Top of Dataset content
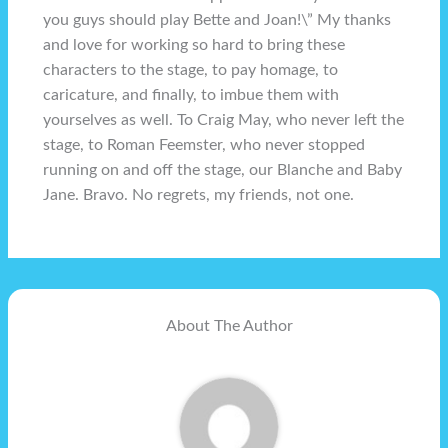
you guys should play Bette and Joan!\” My thanks
and love for working so hard to bring these
characters to the stage, to pay homage, to
caricature, and finally, to imbue them with
yourselves as well. To Craig May, who never left the
stage, to Roman Feemster, who never stopped
running on and off the stage, our Blanche and Baby
Jane. Bravo. No regrets, my friends, not one.
About The Author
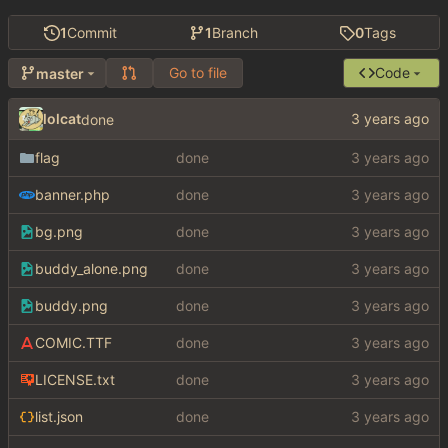
1
Commit
1
Branch
0
Tags
Go to file
Code
master
lolcat
done
flag
done
banner.php
done
bg.png
done
buddy_alone.png
done
buddy.png
done
COMIC.TTF
done
LICENSE.txt
done
list.json
done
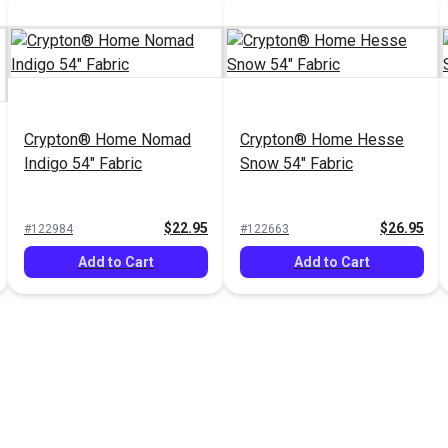
Crypton® Home Nomad
Crypton® Home Hesse
Indigo 54" Fabric
Snow 54" Fabric
$22.95
$26.95
#122984
#122663
Add to Cart
Add to Cart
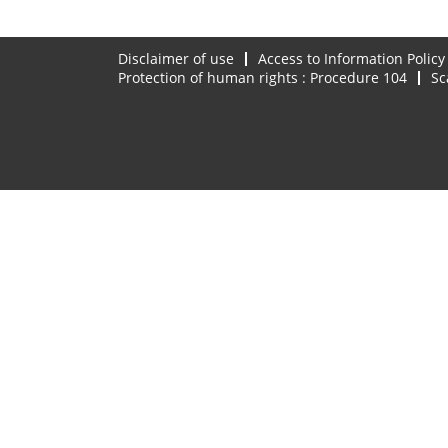
Disclaimer of use
Access to Information Policy
Protection of human rights : Procedure 104
Sc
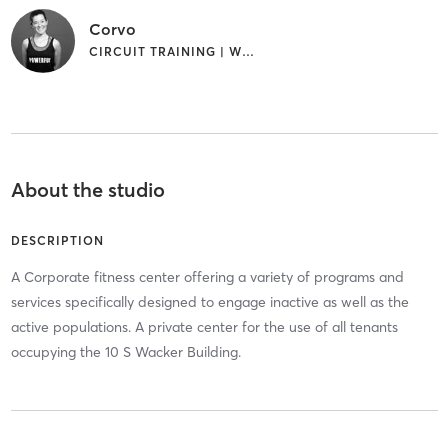
Corvo
CIRCUIT TRAINING | WEIGHT TRAINING
About the studio
DESCRIPTION
A Corporate fitness center offering a variety of programs and
services specifically designed to engage inactive as well as the
active populations. A private center for the use of all tenants
occupying the 10 S Wacker Building.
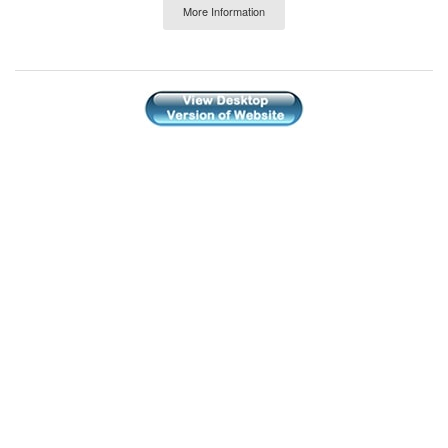
More Information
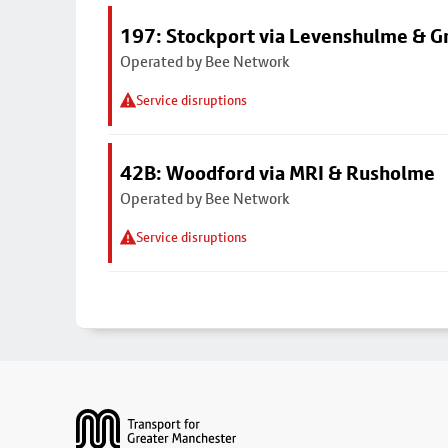
197: Stockport via Levenshulme & G
Operated by Bee Network
Service disruptions
42B: Woodford via MRI & Rusholme
Operated by Bee Network
Service disruptions
Footer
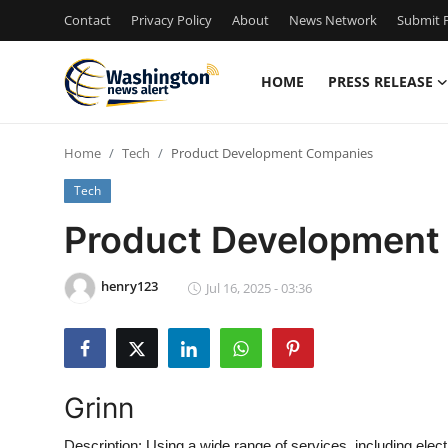
Contact
Privacy Policy
About
News Network
Submit P
HOME
PRESS RELEASE
Home
Home
Tech
Product Development Companies
Press Release
Tech
Contact
Product Development
Travel
henry123
Jul 16, 2025 - 03:36
Privacy Policy
About
Grinn
News Network
Description:
Using a wide range of services, including ele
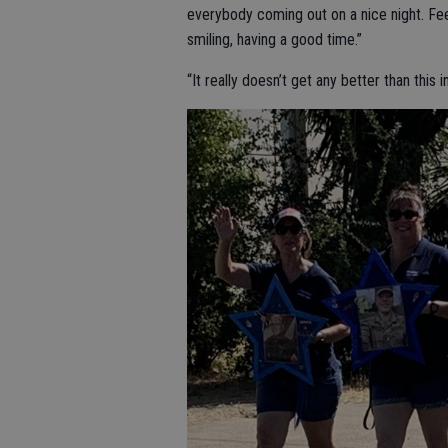
everybody coming out on a nice night. Feel
smiling, having a good time.”
“It really doesn’t get any better than this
Bottom of Dataset content
§ **Problem to work on**:
Once the pictures are set aside, repeat each entry exactly as it stands.

§ **Response**:
you guys should play Bette and Joan!\” My thanks
and love for working so hard to bring these
characters to the stage, to pay homage, to
caricature, and finally, to imbue them with
yourselves as well. To Craig May, who never left the
stage, to Roman Feemster, who never stopped
running on and off the stage, our Blanche and Baby
Jane. Bravo. No regrets, my friends, not one.
About The Author
1
Commit
1
Branch
0
Tags
Go to file
Code
master
lolcat
done
flag
done
banner.php
done
bg.png
done
buddy_alone.png
done
buddy.png
done
COMIC.TTF
done
LICENSE.txt
done
list.json
done
Crypton® Home Nomad
Crypton® Home Hesse
Indigo 54" Fabric
Snow 54" Fabric
$22.95
$26.95
#122984
#122663
Add to Cart
Add to Cart
Disclaimer of use
Access to Information Policy
Protection of human rights : Procedure 104
Sc
Corvo
CIRCUIT TRAINING | WEIGHT TRAINING
About the studio
DESCRIPTION
A Corporate fitness center offering a variety of programs and
services specifically designed to engage inactive as well as the
active populations. A private center for the use of all tenants
occupying the 10 S Wacker Building.
More Information
197: Stockport via Levenshulme & G
Operated by Bee Network
Service disruptions
42B: Woodford via MRI & Rusholme
Operated by Bee Network
Service disruptions
Footer
Contact
Privacy Policy
About
News Network
Submit P
HOME
PRESS RELEASE
Home
Home
Tech
Product Development Companies
Press Release
Tech
Contact
Product Development
Travel
henry123
Jul 16, 2025 - 03:36
Privacy Policy
About
Grinn
News Network
Description:
Using a wide range of services, including ele
everybody coming out on a nice night. Feel
smiling, having a good time.”
“It really doesn’t get any better than this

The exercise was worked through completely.